ARMADA : Jurnal Penelitian Multidisiplin
Vol. 4 No. 7 (2026): ARMADA : Jurnal Penelitian Multidisplin, July 2026

Komunikasi Krisis Pemerintah Pasca Aksi Massa 2025: Transparansi, Koordinasi, Empati, dan Legitimasi Politik di Indonesia

Achmad Galih Praba (Fakultas Ilmu Komunikasi, Universitas Dr. Soetomo, Indonesia)
Yenny (Fakultas Ilmu Komunikasi, Universitas Dr. Soetomo, Indonesia)
Dhimam Abror (Fakultas Ilmu Komunikasi, Universitas Dr. Soetomo, Indonesia)



Article Info

Publish Date
30 Jul 2026

Abstract

Aksi massa besar-besaran pada Agustus–September 2025 di berbagai kota besar Indonesia dipicu oleh kebijakan tunjangan rumah anggota DPR sebesar Rp50 juta per bulan. Kebijakan ini dinilai publik sebagai bentuk ketidakpekaan sosial, sekaligus menyingkap kelemahan komunikasi krisis pemerintah dalam merespons isu sensitif.
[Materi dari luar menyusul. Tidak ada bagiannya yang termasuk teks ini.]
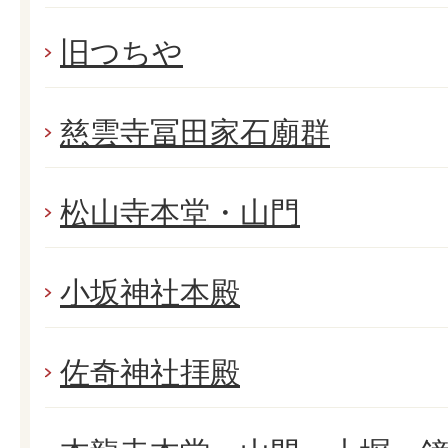
旧つちや
慈雲寺冨田家石廟群
松山寺本堂・山門
小坂神社本殿
佐奇神社拝殿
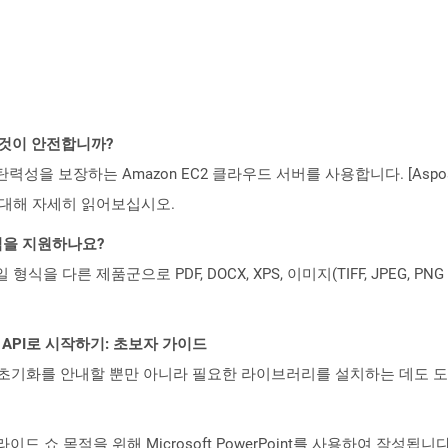
는 것이 안전합니까?
 탄력성을 보장하는 Amazon EC2 클라우드 서버를 사용합니다. [Aspo
rity)에 대해 자세히 읽어보십시오.
일 형식을 지원하나요?
파일 형식을 다른 제품군으로 PDF, DOCX, XPS, 이미지(TIFF, JPEG, 
EST API로 시작하기: 초보자 가이드
ud API의 초기화를 안내할 뿐만 아니라 필요한 라이브러리를 설치하는 데도 
슬라이드 쇼 목적을 위해 Microsoft PowerPoint를 사용하여 작성됩니다.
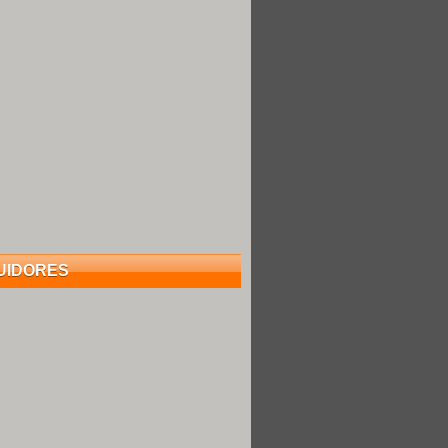
UIDORES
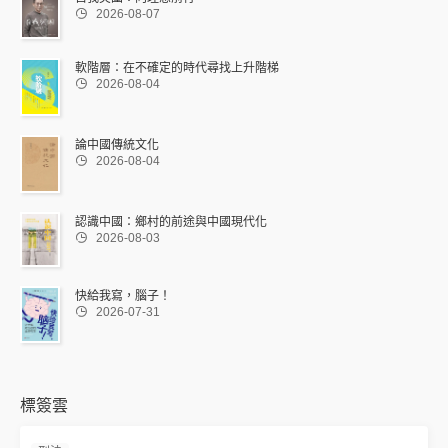

2026-08-07
軟階層：在不確定的時代尋找上升階梯

2026-08-04
論中國傳統文化

2026-08-04
認識中國：鄉村的前途與中國現代化

2026-08-03
快給我寫，腦子！

2026-07-31
標簽雲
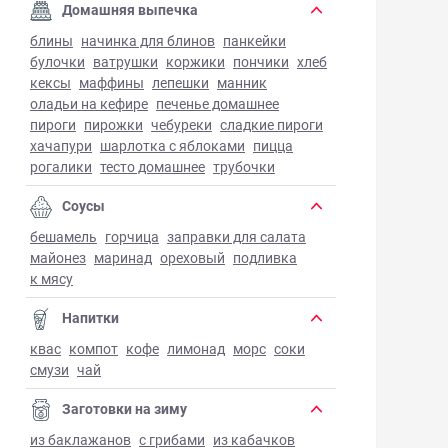
Домашняя выпечка
блины
начинка для блинов
панкейки
булочки
ватрушки
коржики
пончики
хлеб
кексы
маффины
лепешки
манник
оладьи на кефире
печенье домашнее
пироги
пирожки
чебуреки
сладкие пироги
хачапури
шарлотка с яблоками
пицца
рогалики
тесто домашнее
трубочки
Соусы
бешамель
горчица
заправки для салата
майонез
маринад
ореховый
подливка
к мясу
Напитки
квас
компот
кофе
лимонад
морс
соки
смузи
чай
Заготовки на зиму
из баклажанов
с грибами
из кабачков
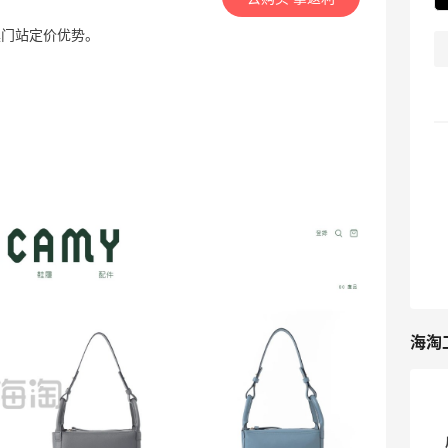
 澳门站定价优势。
海淘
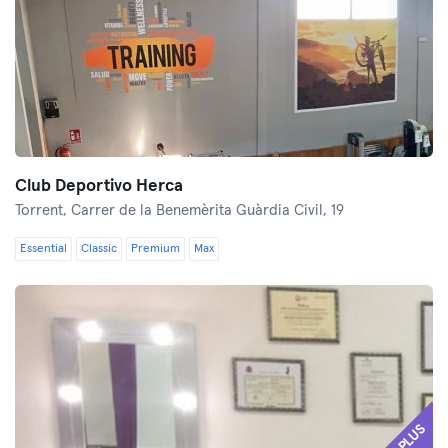
Club Deportivo Herca
Torrent,
Carrer de la Benemèrita Guàrdia Civil, 19
Essential
Classic
Premium
Max
PLUS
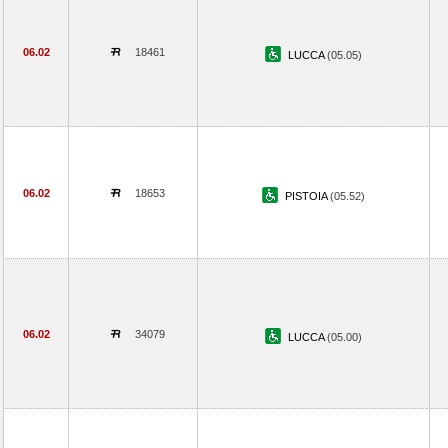
06.02
18461
LUCCA
(05.05)
06.02
18653
PISTOIA
(05.52)
06.02
34079
LUCCA
(05.00)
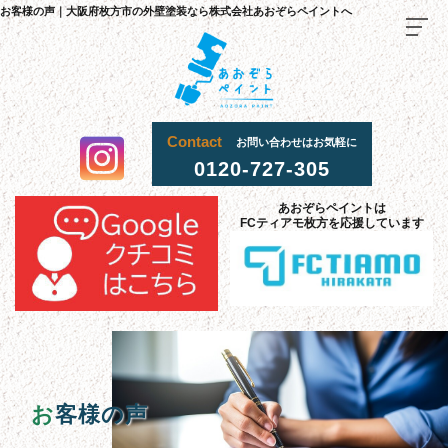
お客様の声｜大阪府枚方市の外壁塗装なら株式会社あおぞらペイントへ
Contact
お問い合わせはお気軽に
0120-727-305
TOP
あおぞらペイントは
FCティアモ枚方を応援しています
料金
・
施
工
流
までの
れ
当社
選
理由
が
ばれる
施工
事
例
お客様
声
の
採用
情報
お
客様の声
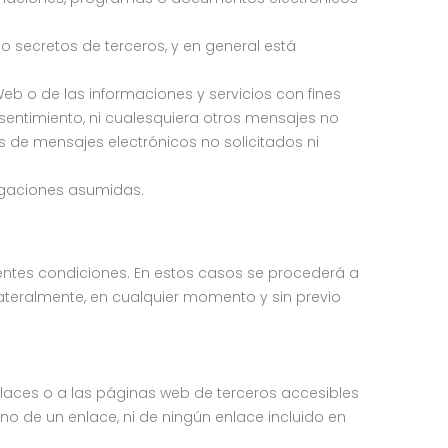
 o secretos de terceros, y en general está
eb o de las informaciones y servicios con fines
nsentimiento, ni cualesquiera otros mensajes no
 de mensajes electrónicos no solicitados ni
bligaciones asumidas.
sentes condiciones. En estos casos se procederá a
lateralmente, en cualquier momento y sin previo
enlaces o a las páginas web de terceros accesibles
o de un enlace, ni de ningún enlace incluido en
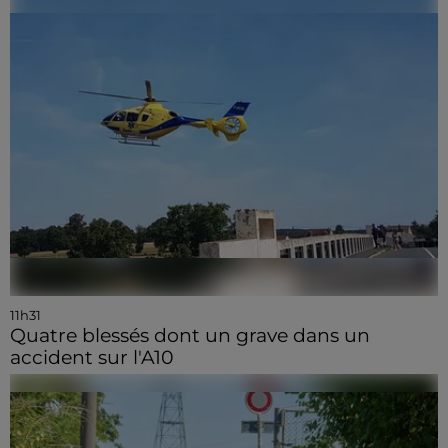
11h31
Quatre blessés dont un grave dans un
accident sur l'A10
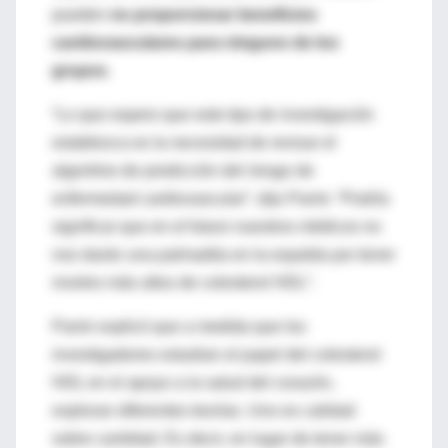
pueden
no proporcionar beneficios
cardiovasculares para ninguno de los
grupos
.
“Lo que espero que este tipo de investigación
establezca es la necesidad de revisar el
algoritmo de predicción del riesgo de
enfermedad cardiovascular”, dijo Pamir. “Podría
significar que en el futuro nuestros médicos no
nos darán una palmadita en la espalda por tener
niveles más altos de colesterol HDL”.
Pamir explicó que a medida que los
investigadores estudian el papel del colesterol
HDL en el apoyo a la salud del corazón,
exploran diferentes teorías. Uno es calidad
sobre cantidad. Es decir, en lugar de tener más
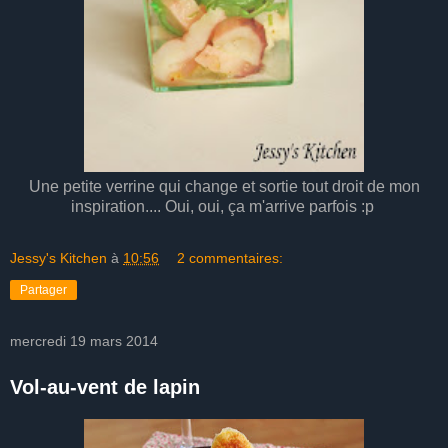
Une petite verrine qui change et sortie tout droit de mon
inspiration.... Oui, oui, ça m'arrive parfois :p
Jessy's Kitchen
à
10:56
2 commentaires:
Partager
mercredi 19 mars 2014
Vol-au-vent de lapin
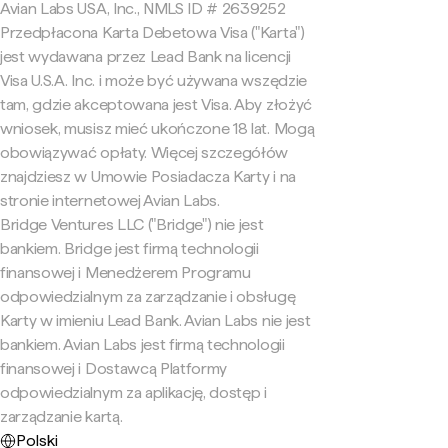
Avian Labs USA, Inc., NMLS ID # 2639252
Przedpłacona Karta Debetowa Visa ("Karta")
jest wydawana przez Lead Bank na licencji
Visa U.S.A. Inc. i może być używana wszędzie
tam, gdzie akceptowana jest Visa. Aby złożyć
wniosek, musisz mieć ukończone 18 lat. Mogą
obowiązywać opłaty. Więcej szczegółów
znajdziesz w Umowie Posiadacza Karty i na
stronie internetowej Avian Labs.
Bridge Ventures LLC ("Bridge") nie jest
bankiem. Bridge jest firmą technologii
finansowej i Menedżerem Programu
odpowiedzialnym za zarządzanie i obsługę
Karty w imieniu Lead Bank. Avian Labs nie jest
bankiem. Avian Labs jest firmą technologii
finansowej i Dostawcą Platformy
odpowiedzialnym za aplikację, dostęp i
zarządzanie kartą.
Polski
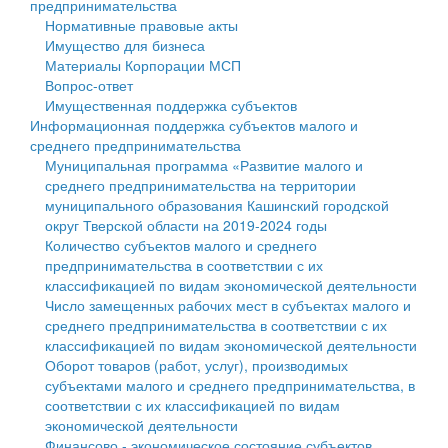
предпринимательства
Нормативные правовые акты
Государственные услуги
Символика
муниципального округа Тверской области
Финансовое управление
Имущество для бизнеса
Материалы Корпорации МСП
Промышленность и АПК
Устав
Администрация Кашинского муниципального округа
Бюджет для граждан
Вопрос-ответ
Имущественная поддержка субъектов
Экономика и бизнес
Гостям округа
Тверской области
Имущество
Информационная поддержка субъектов малого и
среднего предпринимательства
...
Туризм
Управление сельскими территориями
Выявление правообладателей ранее учтенных
Муниципальная программа «Развитие малого и
среднего предпринимательства на территории
Культура
Открытые данные
объектов недвижимости
муниципального образования Кашинский городской
округ Тверской области на 2019-2024 годы
Образование
Работа с обращениями граждан
Имущественная поддержка субъектов малого и
Количество субъектов малого и среднего
предпринимательства в соответствии с их
Здравоохранение
Муниципальный контроль
среднего предпринимательства
классификацией по видам экономической деятельности
Число замещенных рабочих мест в субъектах малого и
Социальная защита
Муниципальные услуги
Информационная поддержка субъектов малого и
среднего предпринимательства в соответствии с их
классификацией по видам экономической деятельности
Фотоальбом
Проекты административных регламентов
среднего предпринимательства
Оборот товаров (работ, услуг), производимых
субъектами малого и среднего предпринимательства, в
Антимонопольный комплаенс
Муниципальные программы
соответствии с их классификацией по видам
экономической деятельности
Противодействие коррупции
Контрольно-счетная палата
Финансово - экономическое состояние субъектов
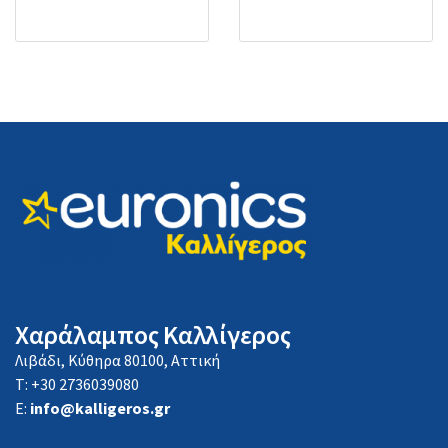
Χαράλαμπος Καλλίγερος
Λιβάδι, Κύθηρα 80100, Αττική
Τ: +30 2736039080
E:
info@kalligeros.gr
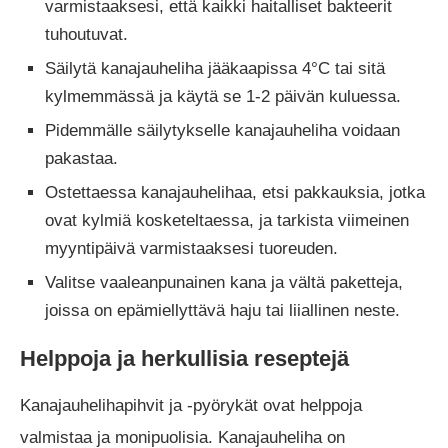
varmistaaksesi, että kaikki haitalliset bakteerit
tuhoutuvat.
Säilytä kanajauheliha jääkaapissa 4°C tai sitä
kylmemmässä ja käytä se 1-2 päivän kuluessa.
Pidemmälle säilytykselle kanajauheliha voidaan
pakastaa.
Ostettaessa kanajauhelihaa, etsi pakkauksia, jotka
ovat kylmiä kosketeltaessa, ja tarkista viimeinen
myyntipäivä varmistaaksesi tuoreuden.
Valitse vaaleanpunainen kana ja vältä paketteja,
joissa on epämiellyttävä haju tai liiallinen neste.
Helppoja ja herkullisia reseptejä
Kanajauhelihapihvit ja -pyörykät ovat helppoja
valmistaa ja monipuolisia. Kanajauheliha on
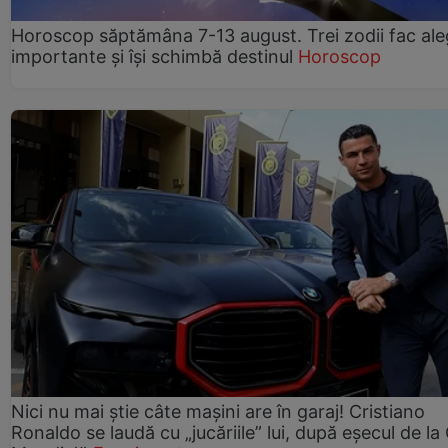
Horoscop săptămâna 7-13 august. Trei zodii fac ale
importante și își schimbă destinul
Horoscop
Nici nu mai știe câte mașini are în garaj! Cristiano
Ronaldo se laudă cu „jucăriile” lui, după eșecul de l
Penelitian kualitatif-deskriptif ini mengevaluasi efektivitas komunikasi krisis pemerintah melalui analisis wacana pada pernyataan resmi, berita media massa, dan opini media sosial. Fokus utamanya meliputi strategi komunikasi publik, koordinasi lintas lembaga, dan dampaknya terhadap legitimasi politik. Hasil penelitian menunjukkan komunikasi krisis pemerintah cenderung reaktif, tidak terkoordinasi, minim empati, serta lambat dalam klarifikasi, sehingga memicu krisis legitimasi yang berlarut-larut. Penelitian ini merekomendasikan pembentukan sistem komunikasi krisis nasional yang terkoordinasi dan berbasis prinsip two-way symmetrical communication untuk menempatkan publik sebagai mitra dialog, bukan sekadar objek informasi.